23-132 先天性代謝異常に関する記述である。正しいのはどれか。

  • (1) クレチン病では、抗甲状腺薬を用いる。
  • (2) フェニルケトン尿症では、乳幼児期の血中フェルアラニン濃度を20mg/dLに維持する。
  • (3) ウィルソン病では、銅のキレート薬を用いる。
  • (4) メープルシロップ尿症では、分枝(分岐鎖)アミノ酸を補充する。
  • (5) 糖原病Ⅰ型(フォンギールケ病)では、低糖質食とする。
 
解説  (1) × 先天的な甲状腺機能低下症を、クレチン病という。クレチン病では、甲状腺ホルモンの投与が行われる。
(2) × フェニルケトン尿症では、フェニルアラニンをチロシンに変える酵素が欠損する。このため、甲状腺ホルモンの材料となるチロシンが不足し、クレチン病のような症状が起こる。また、メラニン色素が不足することで、白い皮膚・赤毛となり、カビ様尿臭を示す。血中のフェニルアラニンは増加する。診断後、乳児には、フェニルアラニンが制限された低フェニルアラニンミルク(ロフェミルク)が与えられ、血中フェニルアラニン濃度を2~4mg/dLに維持するように調整される。
 
(3) ○ ウィルソン病は、先天性銅代謝異常症である。銅の排泄障害とセルロプラスミン合成障害により、銅が肝臓、脳、角膜、腎臓等に過剰に沈着し、その結果、肝障害や脳障害を引き起こす。銅排泄促進薬(キレート薬)による治療が第一選択となる。
 
(4) × メープルシロップ尿症では、分枝(分岐鎖)アミノ酸を制限する。分枝(分岐鎖)アミノ酸(バリン、ロイシン、イソロイシン)からアミノ基転移反応によりアミノ基が外れ、分枝α-ケト酸となる。メープルシロップ尿症では、この分枝α-ケト酸を代謝する酵素が欠損する。このため、分枝(分岐鎖)アミノ酸(バリン、ロイシン、イソロイシン)や分枝α-ケト酸が体内で増加し、代謝性ケトアシドーシスを発症する。尿や汗はメープルシロップ臭を呈する。診断後、乳児には、分枝アミノ酸が制限された低分枝アミノ酸ミルクが用いられる。

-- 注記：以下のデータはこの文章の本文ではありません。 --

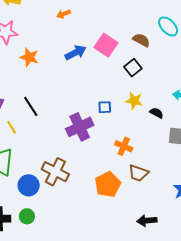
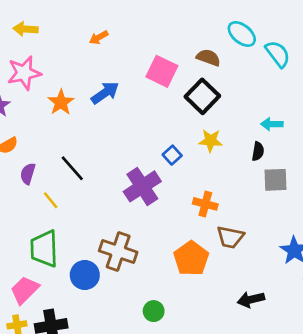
blue arrow: (76, 53) -> (105, 93), moved
orange star: (29, 57) -> (61, 102), turned 30
black square: (133, 68) -> (202, 96), size x1.4
blue square: (105, 107) -> (172, 155), turned -32
black semicircle: (157, 113) -> (258, 151), moved, turned 80
green circle: (27, 216) -> (154, 311), moved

(5) × 糖原病Ⅰ型(フォンギールケ病)では、高糖質食とする。糖原病Ⅰ型は、グリコーゲンを代謝する際に必要な酵素が先天的に異常となっているため、グリコーゲンが代謝されずに臓器に蓄積した疾患である。血糖値が低下した時にグリコーゲンが分解されないため、血中のグルコースは低下し、低血糖になりやすくなっている。